Neben Ausflügen in die Landes- und Bundespolitik bildete Kirners Vorstellungsrunde der sieben Brucker OB-Bewerber den roten Faden der Rede, denn: „FFB at first“. Bei den Besuchern kam die Lokalpolitik dann auch am besten an. In den betreffenden Passagen spendeten sie kräftig Beifall. „Du musst dich fühlen wie Schneewittchen – gleich sieben Zwerge wollen dein Amt“, leitete Kirner mit einer Bemerkung an Noch-OB Klaus Pleil ein.
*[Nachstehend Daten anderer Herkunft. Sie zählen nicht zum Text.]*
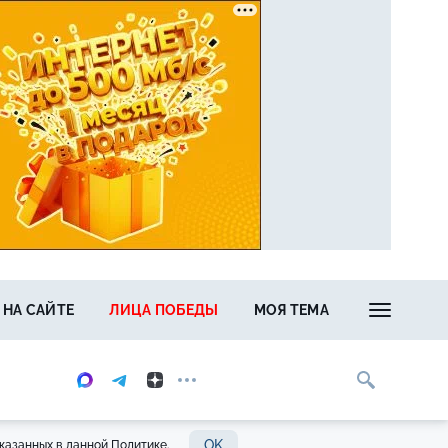
 НА САЙТЕ
ЛИЦА ПОБЕДЫ
МОЯ ТЕМА
OK
казанных в данной Политике.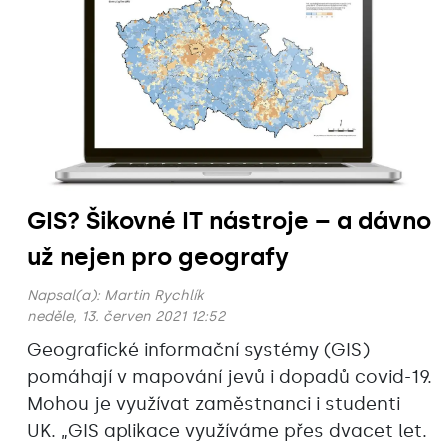
GIS? Šikovné IT nástroje – a dávno
už nejen pro geografy
Napsal(a):
Martin Rychlík
neděle, 13. červen 2021 12:52
Geografické informační systémy (GIS)
pomáhají v mapování jevů i dopadů covid-19.
Mohou je využívat zaměstnanci i studenti
UK. „GIS aplikace využíváme přes dvacet let.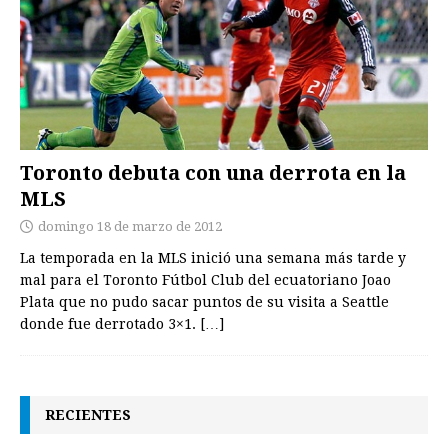
Toronto debuta con una derrota en la
MLS
domingo 18 de marzo de 2012
La temporada en la MLS inició una semana más tarde y
mal para el Toronto Fútbol Club del ecuatoriano Joao
Plata que no pudo sacar puntos de su visita a Seattle
donde fue derrotado 3×1.
[…]
RECIENTES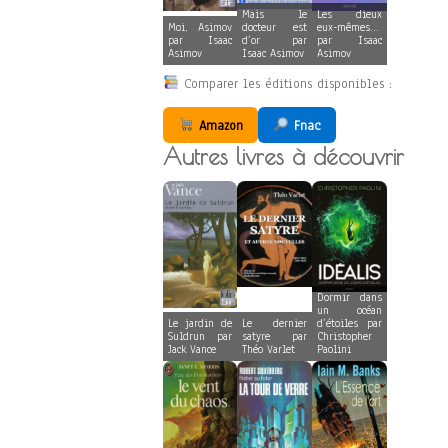
Mais le
Les dieux
Moi, Asimov
docteur est
eux-mêmes…
par Isaac
d’or par
par Isaac
Asimov
Isaac Asimov
Asimov
Comparer les éditions disponibles :
Amazon
Fnac
Autres livres à découvrir
Dormir dans
un océan
Le jardin de
Le dernier
d’étoiles par
Suldrun par
satyre par
Christopher
Jack Vance
Théo Varlet
Paolini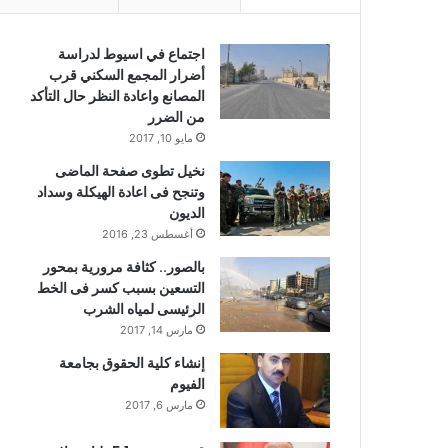
اجتماع في اسيوط لدراسة
أضرار المجمع السكني قرب
المصانع واعادة النظر حال التأكد
من الضرر
مايو 10, 2017
نخيل تطوى صفحة الماضى
وتنجح فى اعادة الهيكلة وسداد
الديون
أغسطس 23, 2016
بالصور.. كثافة مرورية بمحور
التسعين بسبب كسر فى الخط
الرئيسى لمياه الشرب
مارس 14, 2017
إنشاء كلية الحقوق بجامعة
الفيوم
مارس 6, 2017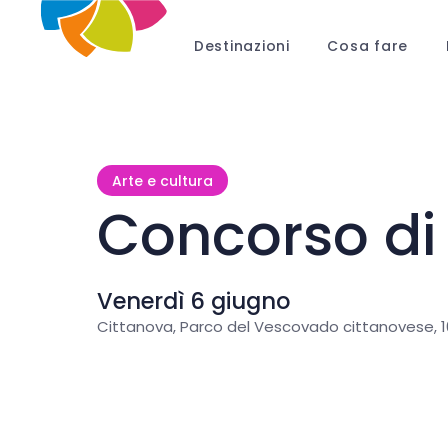
Destinazioni
Cosa fare
Arte e cultura
Concorso di
Venerdì 6 giugno
Cittanova, Parco del Vescovado cittanovese, 1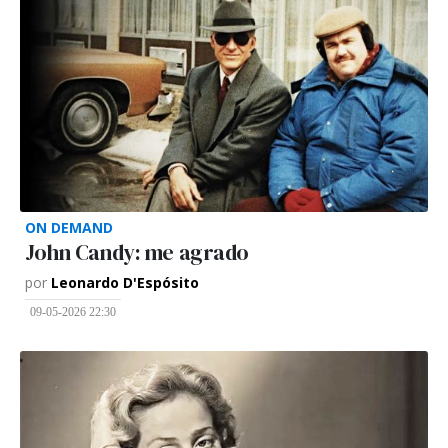
ON DEMAND
John Candy: me agrado
por
Leonardo D'Espósito
09-05-2026 22:30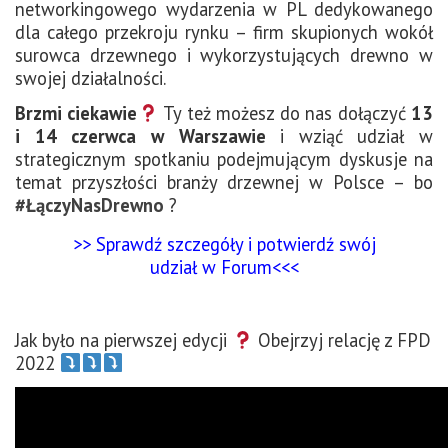
networkingowego wydarzenia w PL dedykowanego
dla całego przekroju rynku – firm skupionych wokół
surowca drzewnego i wykorzystujących drewno w
swojej działalności.
Brzmi ciekawie
Ty też możesz do nas dołączyć
13
i 14 czerwca w Warszawie
i wziąć udział w
strategicznym spotkaniu podejmującym dyskusje na
temat przyszłości branży drzewnej w Polsce – bo
#ŁączyNasDrewno
?
>> Sprawdź szczegóły i potwierdź swój
udział w Forum<<<
Jak było na pierwszej edycji
Obejrzyj relację z FPD
2022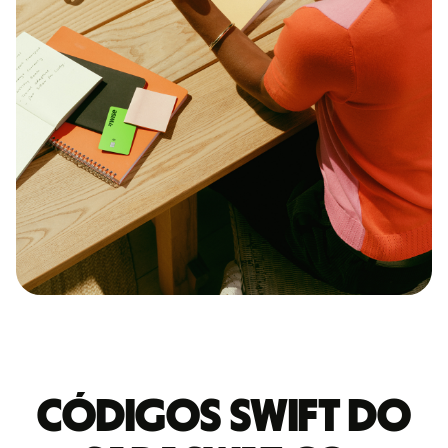
Códigos Swift do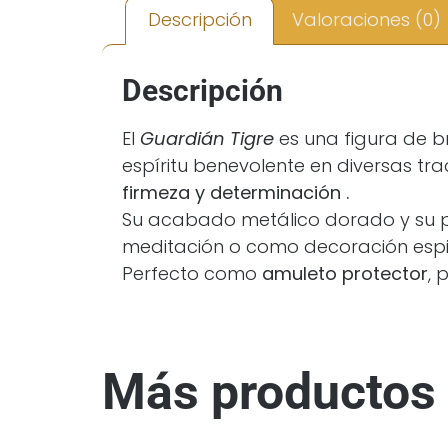
Descripción
Valoraciones (0)
Descripción
El
Guardián Tigre
es una figura de b
espíritu benevolente en diversas tr
firmeza y determinación .
Su acabado metálico dorado y su pos
meditación o como decoración espir
Perfecto como
amuleto protector
, 
Más productos 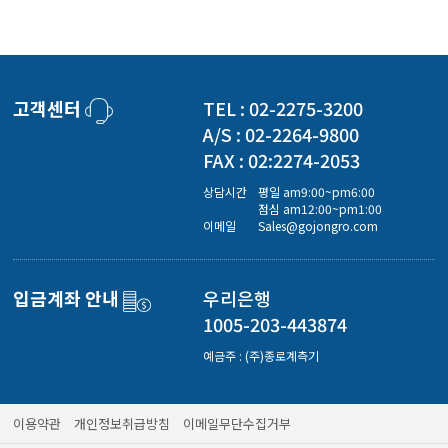
고객센터
TEL : 02-2275-3200
A/S : 02-2264-9800
FAX : 02:2274-2053
상담시간
평일 am9:00~pm6:00
점심 am12:00~pm1:00
이메일
Sales@gojongro.com
입금계좌 안내
우리은행
1005-203-443874
예금주 : (주)종로계측기
이용약관
개인정보취급방침
이메일무단수집거부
Auch Martin Runge bekommt sein Fett weg 

Einer fehlte allerdings an dem Abend Der amtierende Bürgermeister Erich Raff (CSU) weilte im Urlaub, was Kirner natürlich höchst bedauerlich fand. Er hätte Raff zu gern mit dem Finanzreferenten Walter Schwarz (SPD) beim Starkbieranstich versöhnt, spielte Kirner auf den Dauer-Zwist zwischen den beiden an. Über die Kandidatenkür bei den Christsozialen kalauerte Kirner: „Zwiespalt und Not durch Droth nicht mehr droht.“

Fürstenfelder Salvator: Die besten Bilder

Reihum bekamen auch alle anderen OB-Aspiranten ihre Spitzen ab. Beim Kandidaten der BBV und der Grünen, Martin Runge, mitsamt seinem „treuen Knecht“ Jan Halbauer, war natürlich die Gröbenzeller Herkunft ein Angriffspunkt. Das „fleischgewordene Radl“ Runge bitte jetzt um Asyl in Fürstenfeldbruck. Die Ursache, so vermutete Kirner: „Eine Ehekrise im Gröbenzeller Rathaus mit dem dortigen Bürgermeister Martin Schäfer – darum wirst du jetzt wieder zum Flüchtling.“

Willi Dräxler hat das Fass angezapft

Dem Nachwuchs Phillipp Heimerl (SPD) und Florian Weber (Die Partei) gab Kirner ebenfalls einige zünftige Verbalwatschen mit. Bei Heimerl diagnostizierte er politisches ADHS, schließlich habe er am späten Freitagvormittag noch Briefe in die Stadtverwaltung geschickt: „Obwohl wir wissen, dass da keiner mehr reagiert.“ Bei Weber nahm Kirner dessen Lebenslauf und seine Facebook-Aktivitäten aufs Korn. Zu Webers Studium in Jura und Politik bemerkte Kirner hinterfotzig: „Viele haben studiert und können das wunderbar verbergen.“ In Richtung Georg Stockinger und Thomas Lutzeier froztelte Kirner von einer Verstaubtheit: „Deren Themen sind genauso frisch und unbekannt wie die Zukunft der S 4.“

Das Anzapfen des ersten Fasses erledigte beim Salvator nicht der OB, sondern ein Stadtrat. Willi Dräxler (BBV) wurde heuer ausgelost. Er brauchte drei Schläge. Nach der Krüglrede bekamen die Zuhörer Gstanzln und Lieder von der Couplet AG präsentiert, deren Frontmann ebenfalls Kirner ist. Zum Abschluss bot Franziska Wanninger, 2016 Finalistin beim Kabarett Wettbewerb Paulaner Solo, klassische bayerische Stand-Up-Themen: Erbtante Elfriede, die Erstkommunion und Beichten beim boshaften Pfarrer. Hat man alles schon einmal gehört, war aber gut aufbereitet.